Zachary is a tough one to crack. Very smart, very serious. He jokes about not having a sense of humor but I think it’s much more that he can’t escape the reality of things. Lately, he’s taken to sarcasm and can come out with some great one liners, so progress is being made. He isn’t much of a hugger but I see improvement there, too, and he would rather sleep on the floor in my room if he’s sick than in the bed. He’s been known to give a certain man in my life a tough time but I’ve yet to figure out if it’s his attempt at humor/sarcasm or him being protective and territorial of me. (Rumor has it I gave my step father a tough time when he was first in our lives …… if I was testing him, he passed!) Zach has never thrown a tantrum because they could always be stopped with, “Do you want to get in trouble like Aidan did?!”
Cassie is very smart, mature and sensitive. She will ask for a hug only because you just gave one to someone else. We call her, “Me, too…” as she has to have what everyone else has. I am constantly telling her it’s ok to have different things, to get the cup with a little less juice, or the blue plate instead of the green one, and she always says, “Ok, mom,” and then will get upset all over again the next time she feels left out in any way. She’s giggly, cries when you reprimand her because she doesn’t like doing anything wrong, and likes to tell her brothers what to do. (She is one minute older than Cameron and will never let him forget it.) She is ridiculously polite and tantrum free.

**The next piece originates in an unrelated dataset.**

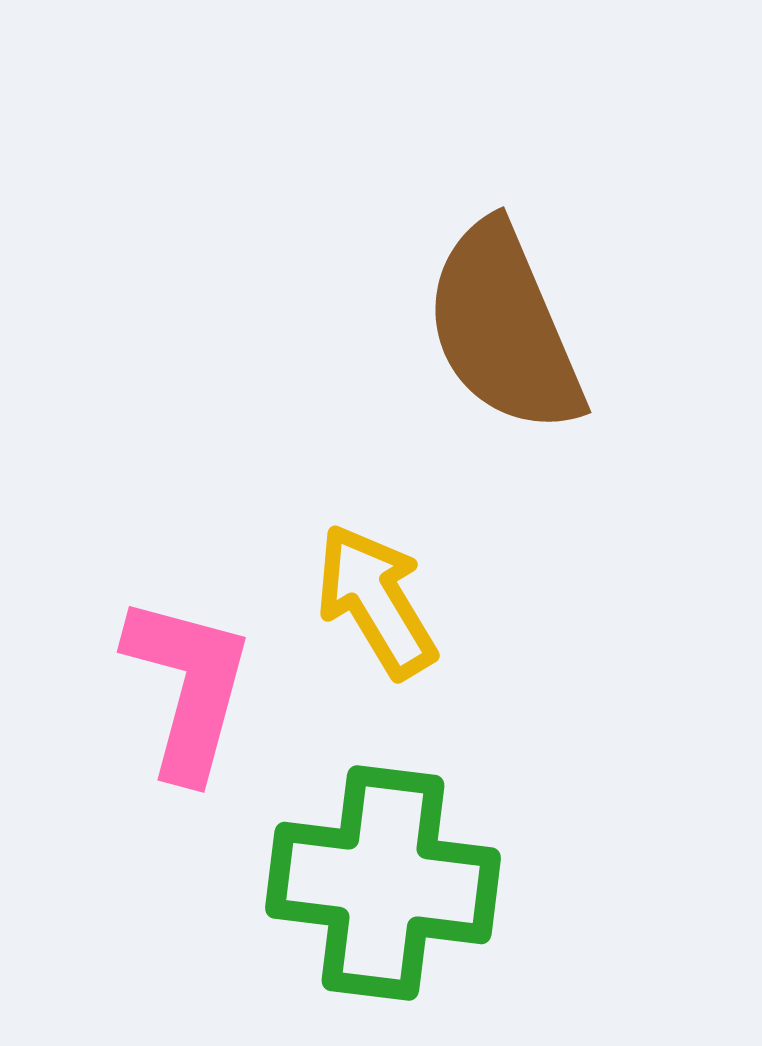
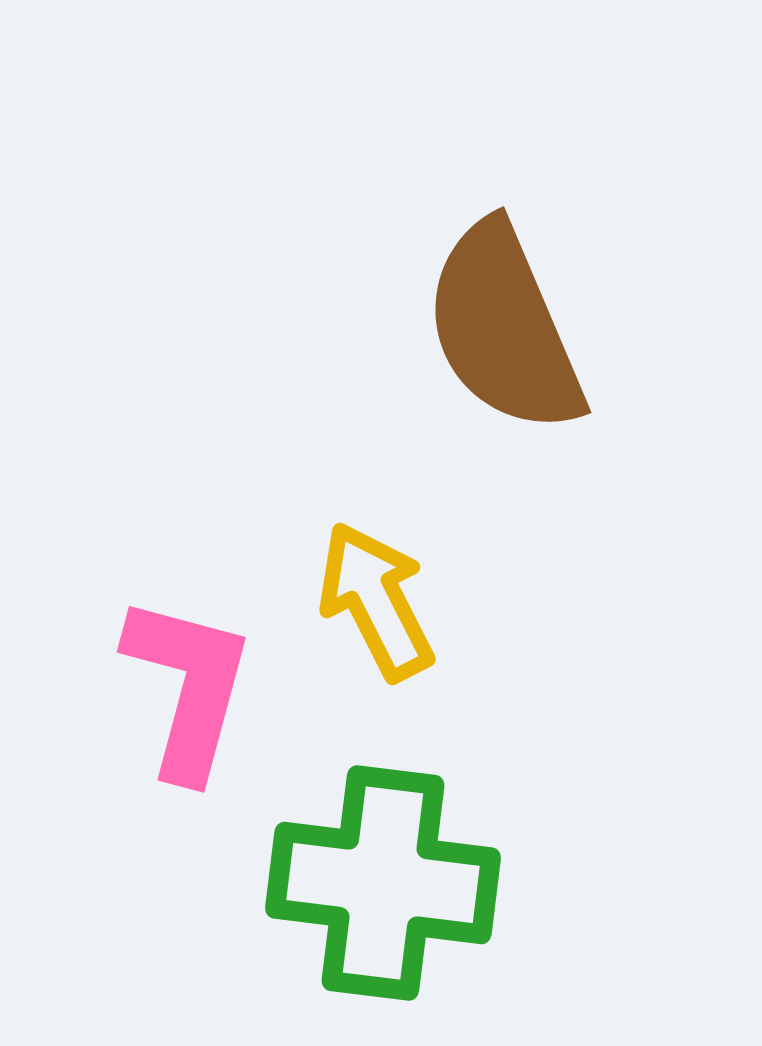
yellow arrow: rotated 4 degrees clockwise
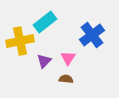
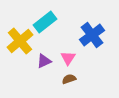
yellow cross: rotated 28 degrees counterclockwise
purple triangle: rotated 21 degrees clockwise
brown semicircle: moved 3 px right; rotated 24 degrees counterclockwise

Cameron is my baby. He is cuddly, affectionate, and is really starting to come into his own. He has always lagged behind his sister developmentally but is starting to stand up for himself and find his strengths. He loves to dance, is always moving, and his nose has been running for six years. He loves food, not sweets, and needs to be reminded to get a tissue. He is always proud of his accomplishments and loves to talk about his days at school. He talks his way through problems, like how to avoid getting the syrup on his sleeves, and then gets syrup on his sleeves. He and Aidan need to get dogs once they are on their own so the floors get cleaned after they’re done eating. He is ridiculously polite and tantrum free.
I read all these articles and posts about parents who say their kids never had a tantrum, or discipline is the answer to everything, and kids these days have no respect and it’s all their parents’ fault. I say get off your high horses and stop being so critical. With the exception of Aidan’s fourth grade year, my children are exceptionally well behaved in school and respectful of their elders. (And with all do respect, the woman was a nightmare teacher and turned her students into monsters.) I am constantly told how polite they are in public, how well mannered and behaved in restaurants, and yet I often feel as if they are not because they are simply doing things kids do and other adults are way too critical of that! I always take the time to smile at that other parent whose child is in the midst of a tantrum in public and say, “We’ve all been there.”
So, I’m not sure why I wrote this. I guess it’s because this morning they ate pancakes with their fingers and we talked about how you can’t do that in public, just at home, and we smiled and laughed at our little private rebellion. Maybe I wrote it because I needed to think about something other than a very big decision I have to make that will impact my children tremendously. Maybe I wrote it because today is one of those days when I’m saying, “I need wine, or Xanax, or maybe both …..” but will have neither and instead substitute it with frozen yogurt sundaes for dinner and I’ll let them lick the bowls.
Ok, I’ll have one glass after they’re in bed.